Thorium “fuel” has been proposed as an alternative to uranium fuel in nuclear reactors. There are not “thorium reactors,” but rather proposals to use thorium as a “fuel” in different types of reactors, including existing light-water reactors and various fast breeder reactor designs.

It would seem that Mr. Makhijani and Ms. Boyd are unaware of the work done at Oak Ridge National Laboratory under Dr. Alvin Weinberg from 1955 to 1974 on the subject of fluid-fueled reactors, particularly those that used liquid-fluoride salts as a medium in which to sustain nuclear reactions. The liquid-fluoride reactor was the most promising of these fluid-fueled designs, and indeed it did have the capability to use thorium as fuel. It was not a light-water reactor, nor was it a fast-breeder reactor. It has a thermal (slowed-down) neutron spectrum which made it easier to control and vastly improved the amount of fissile fuel it needed to start. It operated at atmospheric pressure rather than the high pressure of water-cooled reactors. It was also singularly suited to the use of thorium due to the nature of its chemistry and the chemistry of thorium and uranium.

Thorium, which refers to thorium-232, is a radioactive metal that is about three times more abundant than uranium in the natural environment. Large known deposits are in Australia, India, and Norway. Some of the largest reserves are found in Idaho in the U.S. The primary U.S. company advocating for thorium fuel is Thorium Power (www.thoriumpower.com). Contrary to the claims made or implied by thorium proponents, however, thorium doesn’t solve the proliferation, waste, safety, or cost problems of nuclear power, and it still faces major technical hurdles for commercialization.

Mr. Makhijani and Ms. Boyd may wish to update their document since “Thorium Power” is now called “Lightbridge” and no longer advocates for the use of thorium, whereas the community of supporters of liquid-fluoride thorium reactors (LFTR) still maintains strong support for the use of thorium because it is indeed a solution to the issues of proliferation, waste, safety, and cost that accompany the present use of solid-fueled, water-cooled reactors.

Thorium is not actually a “fuel” because it is not fissile and therefore cannot be used to start or sustain a nuclear chain reaction. A fissile material, such as uranium-235 (U-235) or plutonium-239 (which is made in reactors from uranium-238), is required to kick-start the reaction. The enriched uranium fuel or plutonium fuel also maintains the chain reaction until enough of the thorium target material has been converted into fissile uranium-233 (U-233) to take over much or most of the job. An advantage of thorium is that it absorbs slow neutrons relatively efficiently (compared to uranium-238) to produce fissile uranium-233.
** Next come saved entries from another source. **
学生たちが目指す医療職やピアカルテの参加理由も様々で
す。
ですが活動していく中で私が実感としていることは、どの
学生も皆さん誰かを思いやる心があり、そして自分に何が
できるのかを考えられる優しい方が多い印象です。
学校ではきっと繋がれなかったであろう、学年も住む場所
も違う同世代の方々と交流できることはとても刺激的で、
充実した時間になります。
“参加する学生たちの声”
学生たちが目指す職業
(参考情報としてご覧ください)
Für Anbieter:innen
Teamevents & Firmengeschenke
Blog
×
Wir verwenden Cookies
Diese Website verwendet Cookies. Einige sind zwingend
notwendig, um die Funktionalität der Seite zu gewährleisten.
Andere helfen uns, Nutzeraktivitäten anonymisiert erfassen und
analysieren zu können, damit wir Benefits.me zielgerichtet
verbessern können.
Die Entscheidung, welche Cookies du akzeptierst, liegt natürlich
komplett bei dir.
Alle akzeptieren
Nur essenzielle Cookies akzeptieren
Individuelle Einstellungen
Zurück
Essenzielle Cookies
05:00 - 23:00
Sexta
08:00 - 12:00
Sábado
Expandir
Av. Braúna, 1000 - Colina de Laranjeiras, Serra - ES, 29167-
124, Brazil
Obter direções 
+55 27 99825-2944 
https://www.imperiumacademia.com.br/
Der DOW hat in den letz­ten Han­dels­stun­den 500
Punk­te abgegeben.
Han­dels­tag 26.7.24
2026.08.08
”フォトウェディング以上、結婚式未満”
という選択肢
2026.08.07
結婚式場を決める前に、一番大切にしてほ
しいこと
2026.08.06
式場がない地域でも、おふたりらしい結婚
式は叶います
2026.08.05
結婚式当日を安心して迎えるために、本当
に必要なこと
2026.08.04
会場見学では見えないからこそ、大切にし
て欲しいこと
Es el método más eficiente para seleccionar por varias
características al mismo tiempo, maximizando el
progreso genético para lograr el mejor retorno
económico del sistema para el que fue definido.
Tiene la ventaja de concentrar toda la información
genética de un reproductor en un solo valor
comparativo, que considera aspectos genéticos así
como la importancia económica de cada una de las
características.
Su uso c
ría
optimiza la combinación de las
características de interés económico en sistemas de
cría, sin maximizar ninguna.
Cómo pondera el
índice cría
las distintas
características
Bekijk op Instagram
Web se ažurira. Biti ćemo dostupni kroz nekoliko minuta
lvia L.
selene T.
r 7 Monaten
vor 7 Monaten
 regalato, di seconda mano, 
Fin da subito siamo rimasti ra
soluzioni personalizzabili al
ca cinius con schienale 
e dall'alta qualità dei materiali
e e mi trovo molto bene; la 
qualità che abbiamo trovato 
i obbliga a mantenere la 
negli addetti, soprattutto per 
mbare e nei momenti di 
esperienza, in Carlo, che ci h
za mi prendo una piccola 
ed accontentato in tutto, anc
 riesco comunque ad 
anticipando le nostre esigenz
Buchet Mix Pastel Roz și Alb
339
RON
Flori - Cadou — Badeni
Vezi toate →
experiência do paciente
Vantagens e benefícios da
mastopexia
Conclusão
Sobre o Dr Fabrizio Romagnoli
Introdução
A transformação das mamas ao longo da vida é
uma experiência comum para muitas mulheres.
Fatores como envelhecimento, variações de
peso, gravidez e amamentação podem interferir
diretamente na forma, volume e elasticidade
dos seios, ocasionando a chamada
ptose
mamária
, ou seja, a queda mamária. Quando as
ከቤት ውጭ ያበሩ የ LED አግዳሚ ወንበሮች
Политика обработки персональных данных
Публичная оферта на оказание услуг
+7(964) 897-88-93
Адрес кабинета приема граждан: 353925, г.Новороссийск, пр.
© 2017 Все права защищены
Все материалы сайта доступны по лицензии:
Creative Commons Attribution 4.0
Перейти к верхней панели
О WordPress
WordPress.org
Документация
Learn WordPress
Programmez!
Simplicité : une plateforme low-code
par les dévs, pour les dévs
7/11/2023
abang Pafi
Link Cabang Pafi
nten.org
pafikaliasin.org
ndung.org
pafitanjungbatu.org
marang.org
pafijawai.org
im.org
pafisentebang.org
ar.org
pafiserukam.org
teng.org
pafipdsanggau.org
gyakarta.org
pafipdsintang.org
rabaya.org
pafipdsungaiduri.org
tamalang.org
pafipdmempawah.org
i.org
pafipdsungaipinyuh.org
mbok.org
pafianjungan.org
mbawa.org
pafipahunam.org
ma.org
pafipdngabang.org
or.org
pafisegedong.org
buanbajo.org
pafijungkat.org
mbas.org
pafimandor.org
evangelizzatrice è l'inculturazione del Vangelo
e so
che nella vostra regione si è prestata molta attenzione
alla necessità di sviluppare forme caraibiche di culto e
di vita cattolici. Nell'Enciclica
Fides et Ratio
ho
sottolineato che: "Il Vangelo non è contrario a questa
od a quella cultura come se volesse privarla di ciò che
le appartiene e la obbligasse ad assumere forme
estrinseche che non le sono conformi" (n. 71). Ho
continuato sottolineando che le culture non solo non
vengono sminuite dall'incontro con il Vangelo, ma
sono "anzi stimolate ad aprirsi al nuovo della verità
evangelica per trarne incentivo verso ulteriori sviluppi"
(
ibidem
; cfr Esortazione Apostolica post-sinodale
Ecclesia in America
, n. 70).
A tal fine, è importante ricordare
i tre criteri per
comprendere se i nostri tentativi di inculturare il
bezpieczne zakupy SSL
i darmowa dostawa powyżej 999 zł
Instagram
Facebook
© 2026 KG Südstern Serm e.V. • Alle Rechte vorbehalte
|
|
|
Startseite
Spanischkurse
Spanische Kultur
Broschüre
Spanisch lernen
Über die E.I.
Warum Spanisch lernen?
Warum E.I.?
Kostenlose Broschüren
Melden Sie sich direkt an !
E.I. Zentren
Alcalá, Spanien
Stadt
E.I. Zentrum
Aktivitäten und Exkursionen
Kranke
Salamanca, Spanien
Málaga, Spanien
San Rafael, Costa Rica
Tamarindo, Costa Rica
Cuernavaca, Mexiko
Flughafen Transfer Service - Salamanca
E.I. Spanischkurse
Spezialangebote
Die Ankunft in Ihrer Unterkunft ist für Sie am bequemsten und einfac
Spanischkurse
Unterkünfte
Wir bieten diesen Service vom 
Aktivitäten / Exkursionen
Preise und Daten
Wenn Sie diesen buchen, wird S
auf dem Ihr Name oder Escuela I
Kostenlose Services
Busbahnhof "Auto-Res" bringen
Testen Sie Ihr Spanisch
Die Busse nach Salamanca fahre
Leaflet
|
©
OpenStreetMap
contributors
On the contrary, thorium is very much a fuel because in the steady-state operation of a LFTR, it is the only thing that is consumed to make energy. Makhijani and Boyd are correct that any nuclear reactor needs fissile material to start the chain reaction, and the LFTR is no different, but the important point is that once started on fissile material, LFTR can run indefinitely on only thorium as a feed—it will not continue to consume fissile material. That is very much the characteristic of a true fuel. “Burning thorium” in this manner is possible because the LFTR uses the neutrons from the fissioning of uranium-233 to convert thorium into uranium-233 at the same rate at which it is consumed. The “inventory” of uranium-233 remains stable over the life of the reactor when production and consumption are balanced. Today’s reactors use solid-uranium oxide fuel that is covalently-bonded and sustains radiation damage during its time in the reactor. The fluoride fuel used in LFTR is ionically-bonded and impervious to radiation damage no matter what the exposure duration. LFTR can be used to consume uranium-235 or plutonium-239 recovered from nuclear weapons and “convert” it, for all intents and purposes, to uranium-233 that will enable the production of energy from thorium indefinitely. Truly this is a reactor design that can “beat swords into plowshares” in a safe and economically attractive way.

The use of enriched uranium or plutonium in thorium fuel has proliferation implications. Although U-235 is found in nature, it is only 0.7 percent of natural uranium, so the proportion of U-235 must be industrially increased to make “enriched uranium” for use in reactors. Highly enriched uranium and separated plutonium are nuclear weapons materials.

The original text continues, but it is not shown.